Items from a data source
——
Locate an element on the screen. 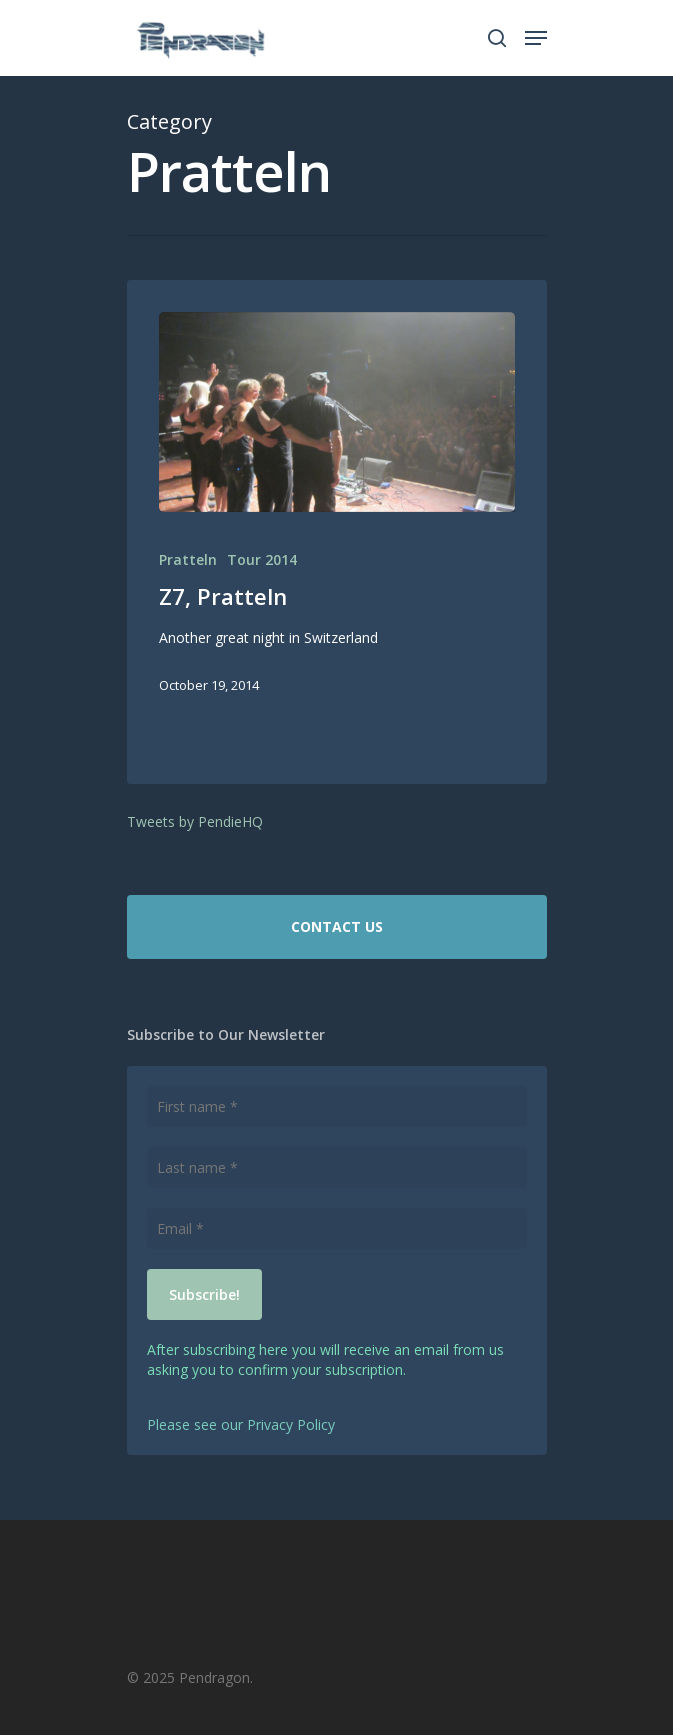  Please see our Privacy Policy is located at coordinates (241, 1424).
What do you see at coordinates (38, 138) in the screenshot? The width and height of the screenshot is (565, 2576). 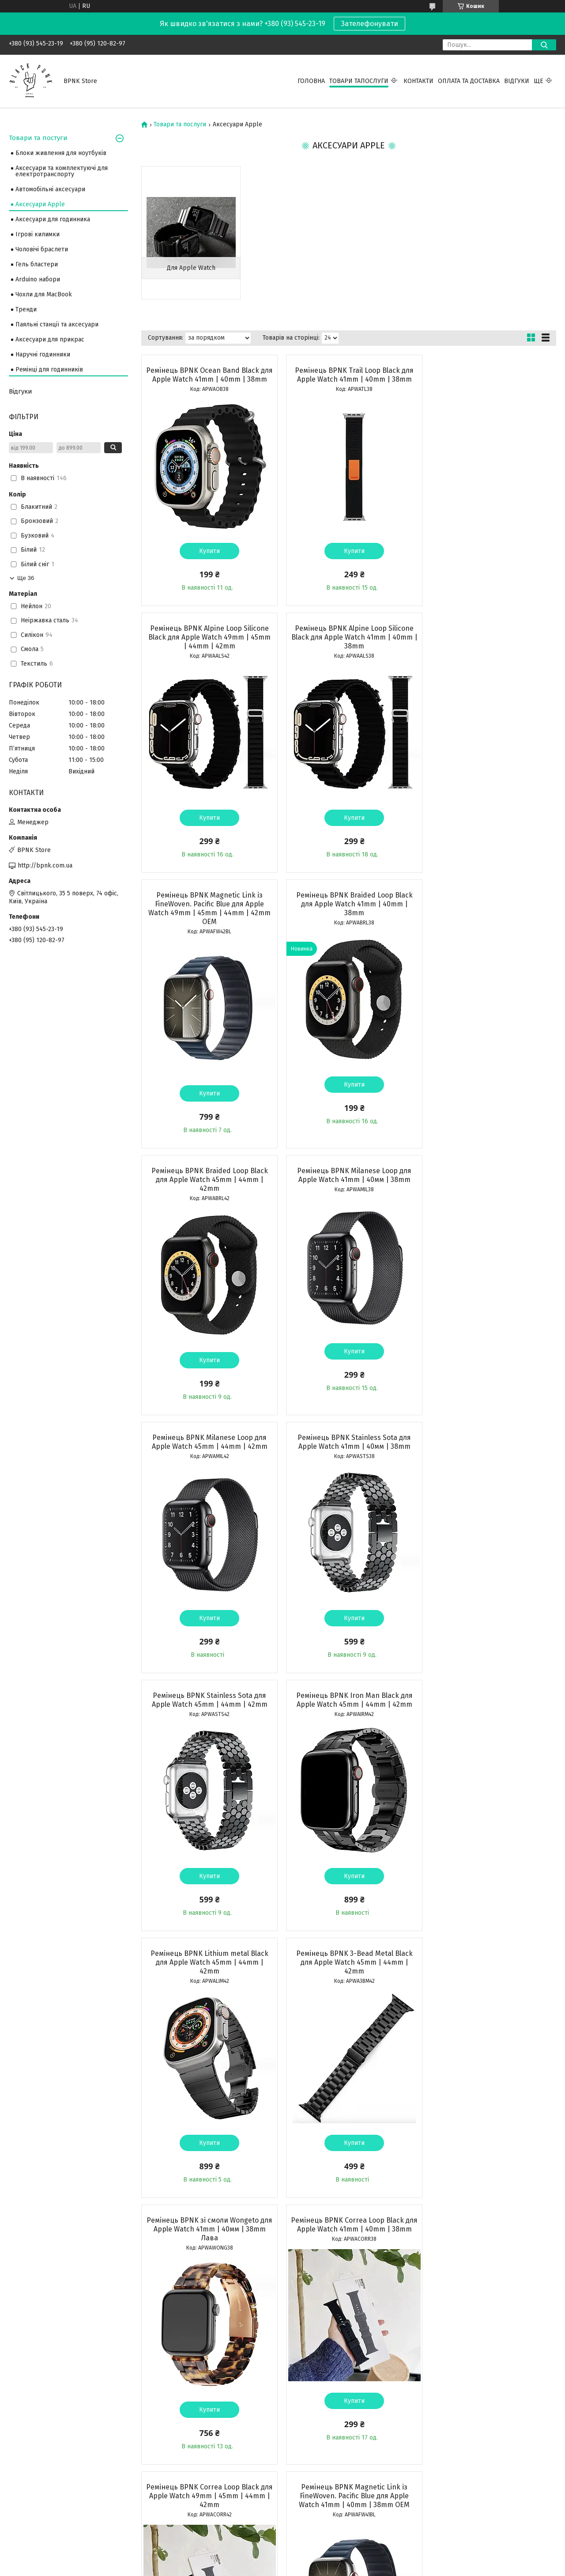 I see `Товари та постуги` at bounding box center [38, 138].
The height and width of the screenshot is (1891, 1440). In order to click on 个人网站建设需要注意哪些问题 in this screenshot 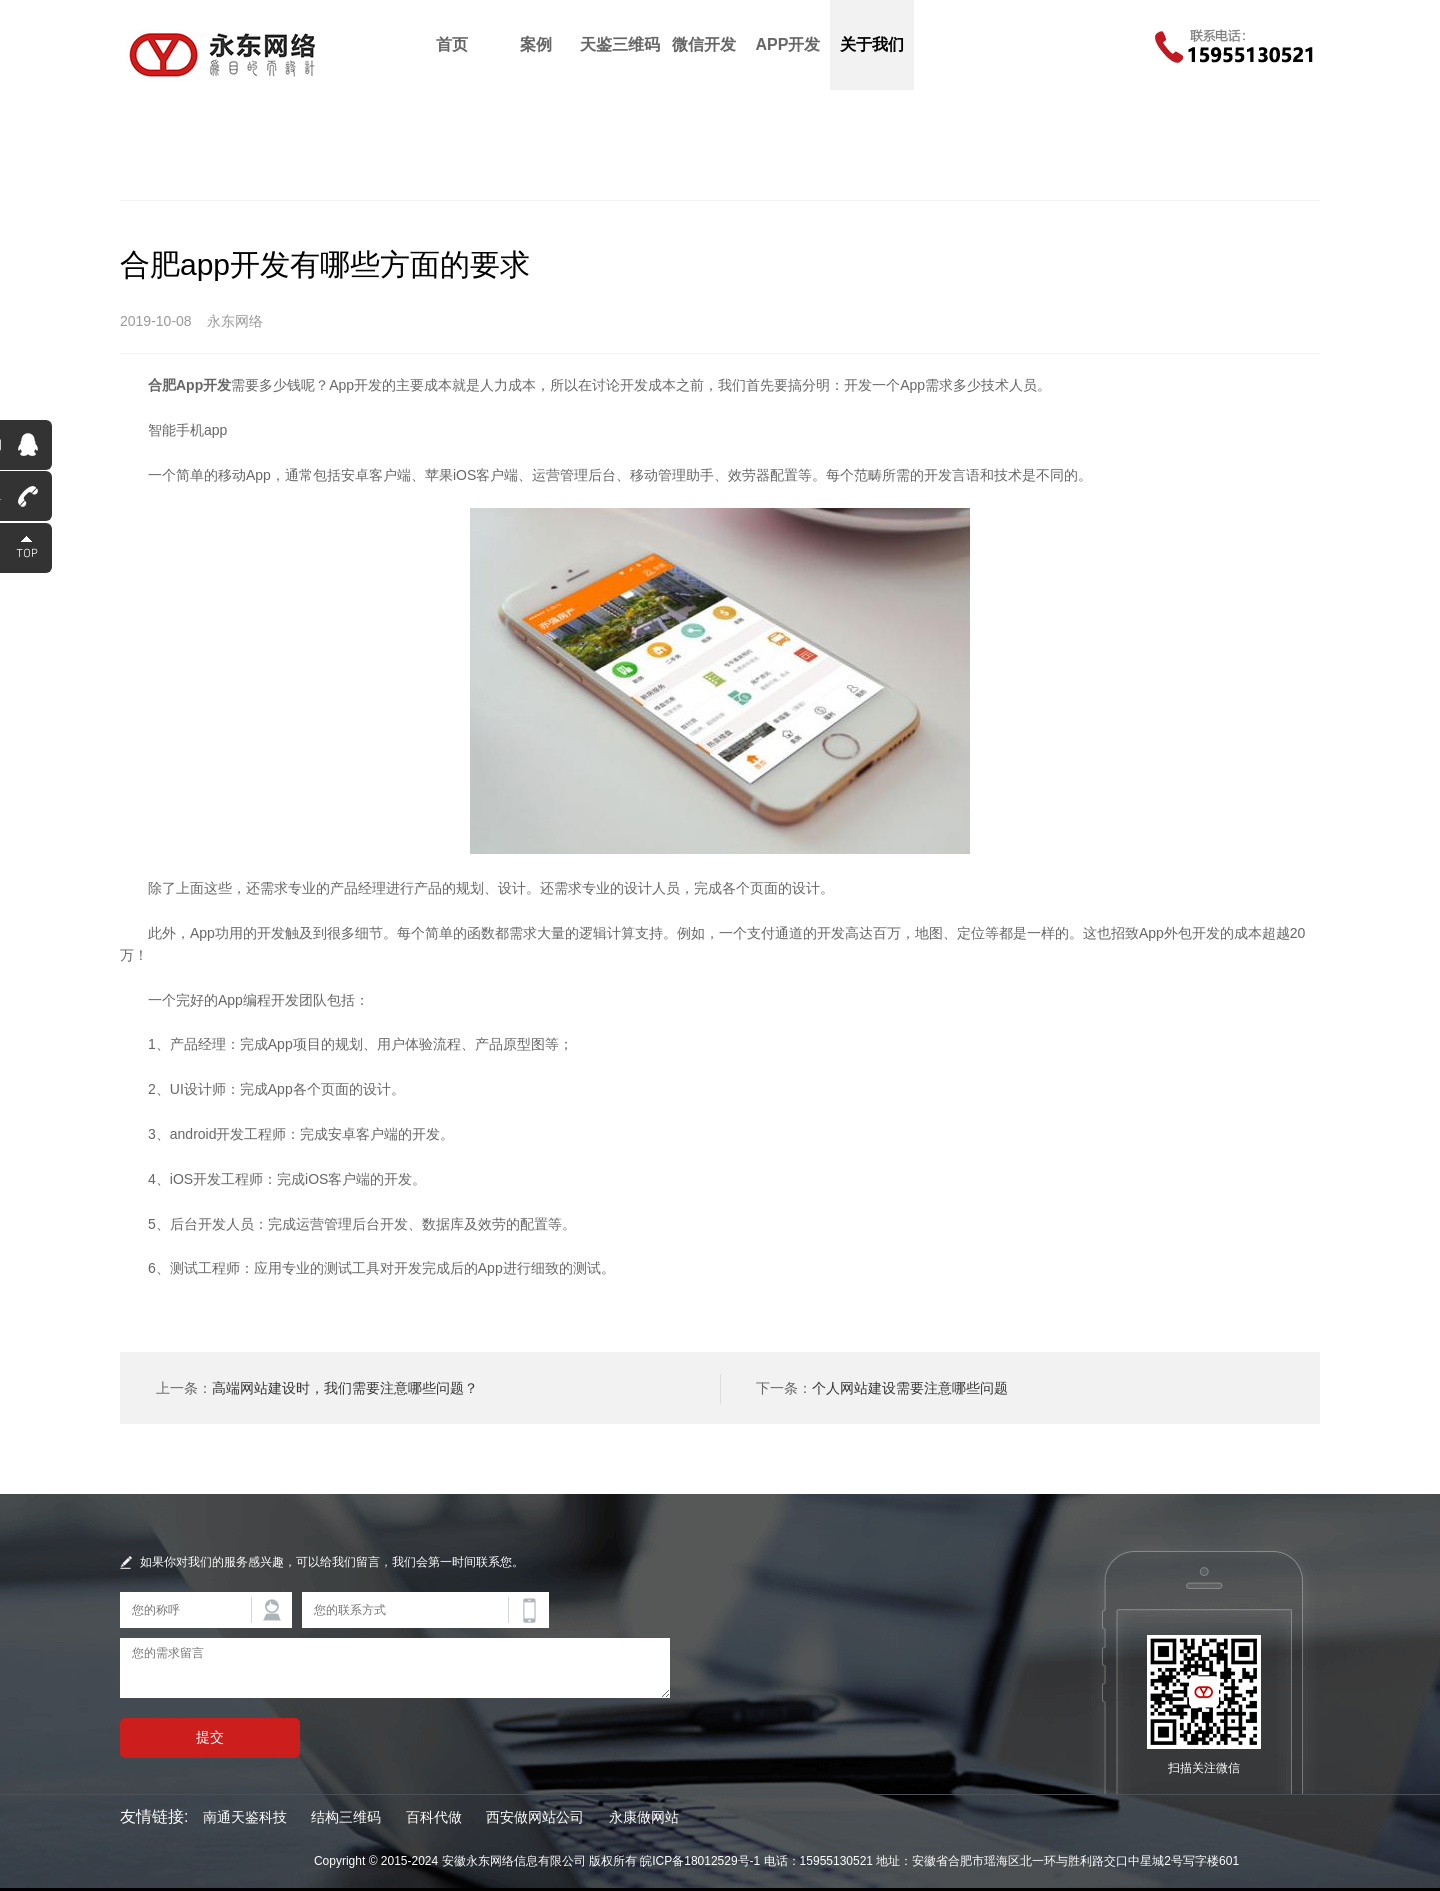, I will do `click(910, 1388)`.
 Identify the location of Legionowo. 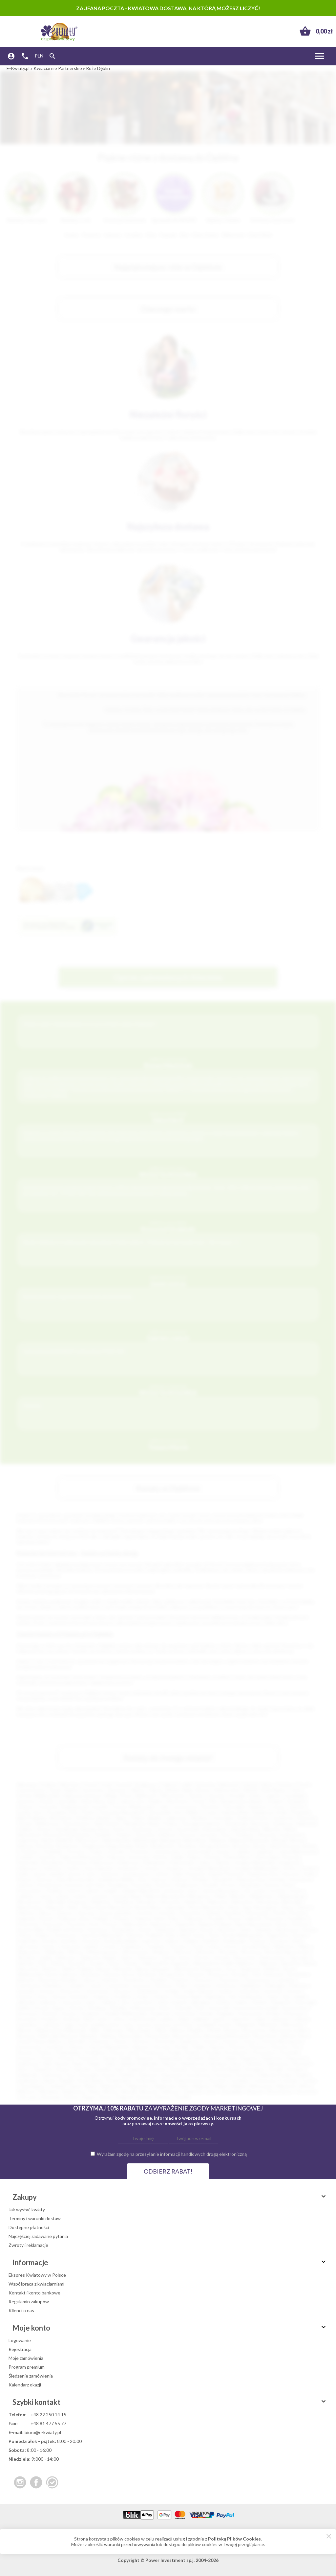
(176, 1818).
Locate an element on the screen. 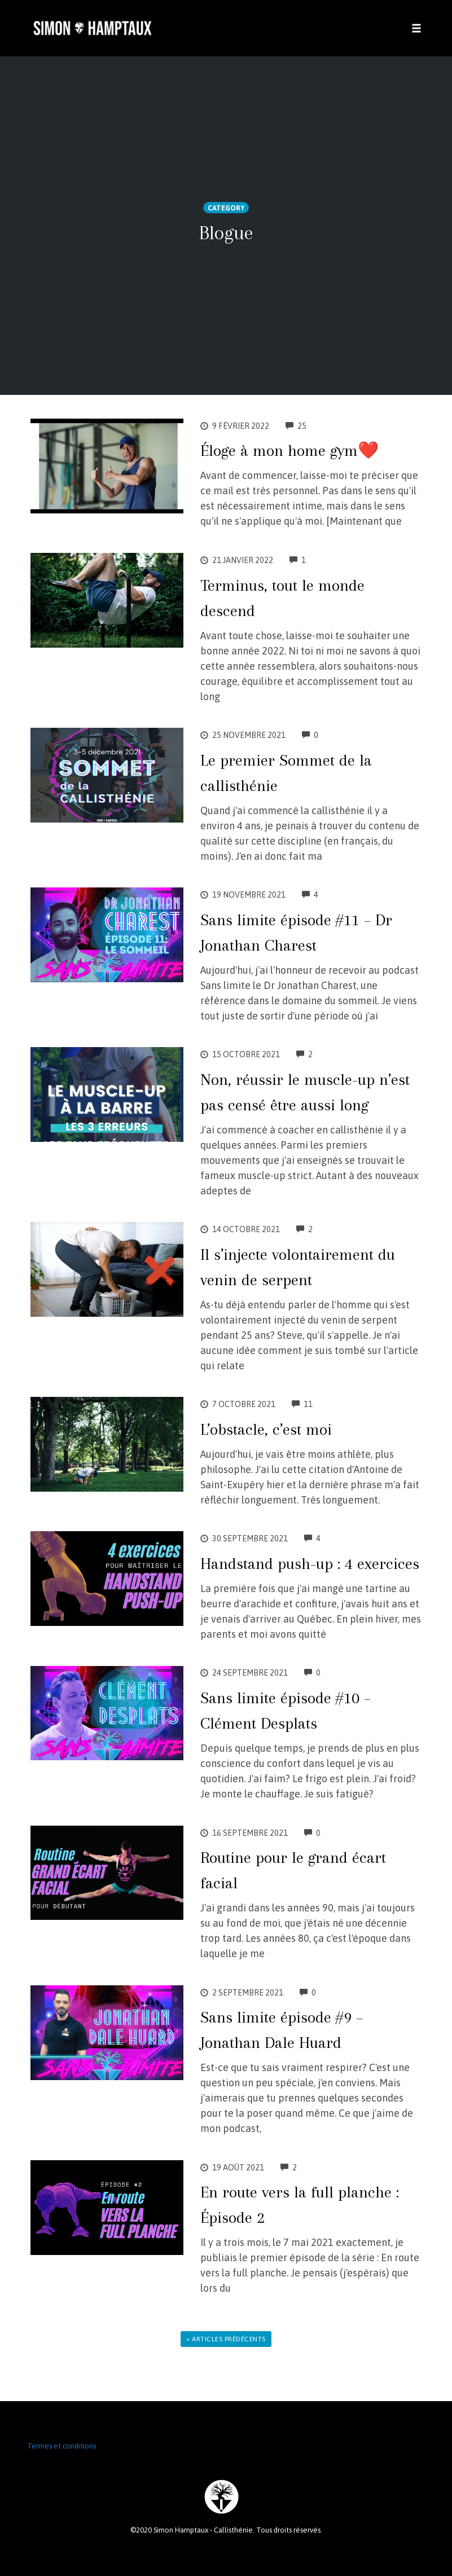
——
**Problem to work on:** Copy exactly and only this span: the line with "Identify the location of Legionowo." through the final line of the entries, both ends included, with the pictures left out.

**Written response:**
 Identify the location of Legionowo. 
(176, 1818).
Locate an element on the screen. 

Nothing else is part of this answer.